Le mode sériel des cinq sens
6Les représentations figuratives les plus anciennes de l’allégorie des cinq sens qui subsistent aujourd’hui dans le monde occidental datent du haut Moyen Âge [12]. Elles se fondent sur une théorie cognitive d’origine profane concernant la perception humaine, qui remonte aux Parva naturalia d’Aristote, une collection de traités d’histoire naturelle. Tout au long du Moyen Âge, on retrouve l’allégorie sensorielle dans des écrits didactiques et moralistes de toutes sortes qui traitent de la place de l’homme dans l’univers. Dans les textes patristiques les cinq sens prennent souvent une signification péjorative. Ils sont considérés comme des éléments faisant partie de la nature animale de l’homme, le soumettant à la tentation. Pour citer une maxime anglaise du xive siècle :
Keep well X and flee from VII
Rule well V and come to Heaven ! [13]
8À partir du xiiie siècle, la représentation figurative des cinq sens devient plus fréquente, notamment dans les enluminures et dans les gravures. Partant du principe que certains animaux possèdent un système sensoriel beaucoup plus développé que l’homme, les artistes ont coutume de symboliser chacun des cinq sens par un animal spécifique.
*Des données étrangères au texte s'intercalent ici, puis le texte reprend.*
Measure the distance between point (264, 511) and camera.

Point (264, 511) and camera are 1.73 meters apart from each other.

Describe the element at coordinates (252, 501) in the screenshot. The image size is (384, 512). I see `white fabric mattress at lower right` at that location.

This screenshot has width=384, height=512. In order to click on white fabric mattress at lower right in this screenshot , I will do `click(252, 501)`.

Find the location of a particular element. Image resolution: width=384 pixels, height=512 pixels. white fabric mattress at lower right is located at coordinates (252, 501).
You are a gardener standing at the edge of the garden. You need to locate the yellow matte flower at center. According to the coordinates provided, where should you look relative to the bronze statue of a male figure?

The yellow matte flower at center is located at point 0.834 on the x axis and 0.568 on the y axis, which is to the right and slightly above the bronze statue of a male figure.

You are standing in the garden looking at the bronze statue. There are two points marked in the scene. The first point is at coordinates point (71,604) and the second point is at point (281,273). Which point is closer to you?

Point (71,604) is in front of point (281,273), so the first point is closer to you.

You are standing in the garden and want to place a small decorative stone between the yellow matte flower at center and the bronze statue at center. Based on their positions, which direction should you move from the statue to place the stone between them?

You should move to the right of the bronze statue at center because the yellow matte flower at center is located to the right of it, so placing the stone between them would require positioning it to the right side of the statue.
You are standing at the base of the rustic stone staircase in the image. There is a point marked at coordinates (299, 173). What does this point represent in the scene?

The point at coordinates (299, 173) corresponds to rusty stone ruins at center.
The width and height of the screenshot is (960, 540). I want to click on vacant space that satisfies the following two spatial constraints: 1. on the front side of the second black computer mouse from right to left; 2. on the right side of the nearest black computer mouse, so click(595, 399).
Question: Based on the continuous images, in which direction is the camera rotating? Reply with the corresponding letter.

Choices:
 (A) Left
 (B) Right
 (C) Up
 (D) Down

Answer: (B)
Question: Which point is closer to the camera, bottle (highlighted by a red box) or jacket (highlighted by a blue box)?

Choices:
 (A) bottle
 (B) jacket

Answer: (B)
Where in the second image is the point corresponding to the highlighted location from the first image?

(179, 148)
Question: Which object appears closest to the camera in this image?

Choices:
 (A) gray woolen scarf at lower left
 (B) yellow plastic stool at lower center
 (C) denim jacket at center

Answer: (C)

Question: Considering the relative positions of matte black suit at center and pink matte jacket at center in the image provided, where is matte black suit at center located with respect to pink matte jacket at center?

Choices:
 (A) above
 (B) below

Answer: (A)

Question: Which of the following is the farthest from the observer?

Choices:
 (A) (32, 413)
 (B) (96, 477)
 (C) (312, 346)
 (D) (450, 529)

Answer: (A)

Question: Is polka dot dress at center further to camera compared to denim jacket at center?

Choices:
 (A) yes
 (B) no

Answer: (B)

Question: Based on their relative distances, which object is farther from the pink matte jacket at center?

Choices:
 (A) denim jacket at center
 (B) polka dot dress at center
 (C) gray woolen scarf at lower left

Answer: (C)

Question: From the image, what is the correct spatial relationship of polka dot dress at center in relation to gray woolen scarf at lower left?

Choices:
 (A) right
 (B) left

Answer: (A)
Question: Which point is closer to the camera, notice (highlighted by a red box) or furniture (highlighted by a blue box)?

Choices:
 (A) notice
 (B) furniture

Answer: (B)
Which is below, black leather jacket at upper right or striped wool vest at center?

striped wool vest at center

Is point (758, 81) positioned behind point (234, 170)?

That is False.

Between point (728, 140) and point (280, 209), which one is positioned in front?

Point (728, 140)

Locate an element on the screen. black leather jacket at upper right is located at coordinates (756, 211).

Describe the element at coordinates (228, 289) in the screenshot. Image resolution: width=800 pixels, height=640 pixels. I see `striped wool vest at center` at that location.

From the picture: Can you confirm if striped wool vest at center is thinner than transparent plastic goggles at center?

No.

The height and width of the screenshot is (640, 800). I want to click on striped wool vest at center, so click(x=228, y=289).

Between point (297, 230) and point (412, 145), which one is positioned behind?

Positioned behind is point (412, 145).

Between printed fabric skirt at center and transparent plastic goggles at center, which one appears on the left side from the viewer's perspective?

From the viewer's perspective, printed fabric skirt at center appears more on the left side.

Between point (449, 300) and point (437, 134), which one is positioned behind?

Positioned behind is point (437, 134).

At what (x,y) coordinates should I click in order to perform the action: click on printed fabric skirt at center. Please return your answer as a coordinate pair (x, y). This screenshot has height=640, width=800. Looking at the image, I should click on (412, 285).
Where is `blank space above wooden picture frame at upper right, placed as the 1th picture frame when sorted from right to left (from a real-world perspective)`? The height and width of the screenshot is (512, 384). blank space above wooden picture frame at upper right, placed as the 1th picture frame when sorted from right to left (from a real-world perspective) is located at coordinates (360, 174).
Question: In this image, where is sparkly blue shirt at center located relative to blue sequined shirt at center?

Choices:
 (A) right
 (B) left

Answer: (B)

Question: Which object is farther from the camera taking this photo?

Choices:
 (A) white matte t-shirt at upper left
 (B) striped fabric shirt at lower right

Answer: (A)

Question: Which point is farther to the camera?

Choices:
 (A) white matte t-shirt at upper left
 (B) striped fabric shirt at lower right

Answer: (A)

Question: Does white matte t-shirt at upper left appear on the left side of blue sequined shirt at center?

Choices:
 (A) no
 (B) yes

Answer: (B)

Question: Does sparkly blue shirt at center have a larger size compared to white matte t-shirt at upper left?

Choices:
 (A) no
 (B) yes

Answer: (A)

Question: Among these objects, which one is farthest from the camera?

Voici une série assez répandue, fondée sur une encyclopédie médiévale d’autorité du xiiie siècle, le Liber de natura rerum 4, I (ca. 1245) de Thomas de Cantimpré [14] :
- l’Ouïe = le sanglier,
- la Vue = le lynx,
- le Goût = le singe,
- l’Odorat = le vautour,
- le Toucher = l’araignée.
9Au cours du siècle une autre tradition figurative se développe qui accentue davantage le fonctionnement des sens en tant que perception humaine, notamment dans les traductions latines d’Aristote et les illustrations s’y reportant. Les personnifications, des nus masculins ou féminins, sont représentées en position de charade et tenant en main un objet-attribut : un miroir pour la Vue, un instrument de musique pour l’Ouïe, une fleur pour l’Odorat, un fruit pour le Goût, une harpe pour le Toucher [15]. Afin de débarrasser les scènes de toute ambiguïté, les dessinateurs ont ajouté le plus souvent les animaux-emblèmes respectifs. Les deux séries d’attributs sensoriels, à savoir celle des objets et celle des animaux, sont sujettes à variation. Ainsi le chien ou bien le milan remplacent parfois le vautour dans l’allégorie de l’Odorat, et il arrive que le chevreuil prenne la place du sanglier dans l’allégorie de l’Ouïe. Vers la fin du xve siècle le Toucher tenant un objet-attribut est substitué par un couple d’amoureux qui s’embrassent [16].
10De manière significative, les artistes de la Renaissance ont ennobli de nouveau les cinq sens. Au lieu d’en faire des voies de perdition, ils les exaltent comme des moyens permettant à l’homme de maîtriser l’univers. Ainsi le savant allemand Nicolas de Cues, dans son traité Compendium (1463), compare l’organisme sensoriel de l’homme à un astronome qui possède une ville à cinq portes par où entrent des messagers provenant du monde entier pour témoigner de l’organisation de l’univers [17]. Le plus souvent les personnifications sont représentées sous la forme de nus féminins, symboles de sensualité, situés dans un intérieur ou dans un paysage, en train de pratiquer le sens en question et accompagnés d’objets et d’animaux-attributs.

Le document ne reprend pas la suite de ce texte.